■ ACTIVITY
The string "politike" may appear on lines of the entries below; report how many such lines there are, and only that.

■ MATERIAL FOR THIS EXERCISE
=== Section Start ===

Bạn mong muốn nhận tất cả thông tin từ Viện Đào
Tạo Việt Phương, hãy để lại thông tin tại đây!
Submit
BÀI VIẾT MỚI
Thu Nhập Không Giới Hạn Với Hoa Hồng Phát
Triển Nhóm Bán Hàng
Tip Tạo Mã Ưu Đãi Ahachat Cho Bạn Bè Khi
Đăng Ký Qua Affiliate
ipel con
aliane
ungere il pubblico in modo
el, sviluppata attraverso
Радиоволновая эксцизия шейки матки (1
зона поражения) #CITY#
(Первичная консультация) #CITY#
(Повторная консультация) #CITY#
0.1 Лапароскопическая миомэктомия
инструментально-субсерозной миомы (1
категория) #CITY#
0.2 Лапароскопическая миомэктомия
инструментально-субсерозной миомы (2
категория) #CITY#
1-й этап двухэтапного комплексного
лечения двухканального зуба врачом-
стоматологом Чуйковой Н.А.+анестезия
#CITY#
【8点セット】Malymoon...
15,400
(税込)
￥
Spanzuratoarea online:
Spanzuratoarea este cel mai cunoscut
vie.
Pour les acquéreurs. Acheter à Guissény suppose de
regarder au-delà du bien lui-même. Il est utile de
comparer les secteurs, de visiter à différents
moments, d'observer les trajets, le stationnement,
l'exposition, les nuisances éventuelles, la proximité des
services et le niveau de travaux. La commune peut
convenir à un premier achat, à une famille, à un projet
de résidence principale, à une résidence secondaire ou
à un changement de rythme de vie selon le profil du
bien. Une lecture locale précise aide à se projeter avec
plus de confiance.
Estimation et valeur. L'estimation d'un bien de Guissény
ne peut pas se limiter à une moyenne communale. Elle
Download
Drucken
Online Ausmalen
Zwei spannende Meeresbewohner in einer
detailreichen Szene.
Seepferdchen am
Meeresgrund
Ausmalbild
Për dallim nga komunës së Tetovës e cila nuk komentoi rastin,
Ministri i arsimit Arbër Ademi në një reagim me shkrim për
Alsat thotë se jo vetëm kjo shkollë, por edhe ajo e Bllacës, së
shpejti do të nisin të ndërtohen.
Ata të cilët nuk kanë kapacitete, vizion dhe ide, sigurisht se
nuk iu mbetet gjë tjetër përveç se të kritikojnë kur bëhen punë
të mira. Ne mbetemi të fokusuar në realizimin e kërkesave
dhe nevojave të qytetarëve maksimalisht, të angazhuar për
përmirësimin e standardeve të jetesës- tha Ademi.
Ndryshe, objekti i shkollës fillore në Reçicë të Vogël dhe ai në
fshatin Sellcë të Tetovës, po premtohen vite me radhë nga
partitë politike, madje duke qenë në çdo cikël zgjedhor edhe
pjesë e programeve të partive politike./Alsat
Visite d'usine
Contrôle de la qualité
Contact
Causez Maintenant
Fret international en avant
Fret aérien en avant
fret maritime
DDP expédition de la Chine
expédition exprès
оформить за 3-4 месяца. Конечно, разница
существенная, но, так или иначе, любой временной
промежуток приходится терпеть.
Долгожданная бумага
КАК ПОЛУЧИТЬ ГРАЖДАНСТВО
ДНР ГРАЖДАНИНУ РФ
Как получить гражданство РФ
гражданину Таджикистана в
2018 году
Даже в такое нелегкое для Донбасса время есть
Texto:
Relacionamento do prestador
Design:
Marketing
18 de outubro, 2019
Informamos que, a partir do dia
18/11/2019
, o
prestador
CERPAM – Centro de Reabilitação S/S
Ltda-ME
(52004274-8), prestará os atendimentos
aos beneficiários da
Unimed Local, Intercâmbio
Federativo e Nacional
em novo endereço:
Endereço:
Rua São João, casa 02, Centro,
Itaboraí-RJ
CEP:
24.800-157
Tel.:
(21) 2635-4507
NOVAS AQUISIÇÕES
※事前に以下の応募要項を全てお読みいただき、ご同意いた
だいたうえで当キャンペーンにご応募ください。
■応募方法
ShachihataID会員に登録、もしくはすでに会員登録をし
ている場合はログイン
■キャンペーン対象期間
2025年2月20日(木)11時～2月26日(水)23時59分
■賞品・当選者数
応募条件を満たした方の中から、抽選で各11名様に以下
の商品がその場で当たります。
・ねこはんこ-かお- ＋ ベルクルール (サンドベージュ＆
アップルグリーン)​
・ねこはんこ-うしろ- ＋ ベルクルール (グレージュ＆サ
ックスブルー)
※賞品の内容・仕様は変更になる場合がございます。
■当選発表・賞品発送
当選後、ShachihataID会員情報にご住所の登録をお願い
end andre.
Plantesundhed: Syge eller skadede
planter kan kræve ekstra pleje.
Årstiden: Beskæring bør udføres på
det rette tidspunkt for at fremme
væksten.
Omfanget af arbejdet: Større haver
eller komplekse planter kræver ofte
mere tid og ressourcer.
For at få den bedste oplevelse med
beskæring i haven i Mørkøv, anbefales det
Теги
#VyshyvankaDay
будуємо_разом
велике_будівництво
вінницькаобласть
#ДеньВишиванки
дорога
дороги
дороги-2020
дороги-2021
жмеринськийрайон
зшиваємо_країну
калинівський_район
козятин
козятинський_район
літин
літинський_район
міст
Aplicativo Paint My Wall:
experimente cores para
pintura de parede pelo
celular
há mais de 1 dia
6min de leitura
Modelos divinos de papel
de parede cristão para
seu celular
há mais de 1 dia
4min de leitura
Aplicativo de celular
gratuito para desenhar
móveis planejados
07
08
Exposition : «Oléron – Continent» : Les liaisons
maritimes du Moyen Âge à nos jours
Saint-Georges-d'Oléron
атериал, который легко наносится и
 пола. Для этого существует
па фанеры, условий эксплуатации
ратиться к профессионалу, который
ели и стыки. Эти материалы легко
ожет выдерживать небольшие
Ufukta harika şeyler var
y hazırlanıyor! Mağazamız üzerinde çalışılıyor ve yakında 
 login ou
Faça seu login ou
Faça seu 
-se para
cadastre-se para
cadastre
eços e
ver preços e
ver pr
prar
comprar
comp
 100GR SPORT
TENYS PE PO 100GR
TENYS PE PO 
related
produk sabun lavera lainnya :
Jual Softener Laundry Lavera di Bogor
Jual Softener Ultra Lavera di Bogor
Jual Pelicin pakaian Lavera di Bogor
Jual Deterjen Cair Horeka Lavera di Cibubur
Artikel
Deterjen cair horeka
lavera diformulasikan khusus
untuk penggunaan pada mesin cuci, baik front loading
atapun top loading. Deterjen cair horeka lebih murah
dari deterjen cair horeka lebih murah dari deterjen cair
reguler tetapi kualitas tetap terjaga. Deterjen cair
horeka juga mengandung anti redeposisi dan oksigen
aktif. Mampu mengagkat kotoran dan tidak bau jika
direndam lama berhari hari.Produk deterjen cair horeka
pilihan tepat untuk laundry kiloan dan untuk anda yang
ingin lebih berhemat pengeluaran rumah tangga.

=== Section End ===

■ ANSWER TO THIS EXERCISE
2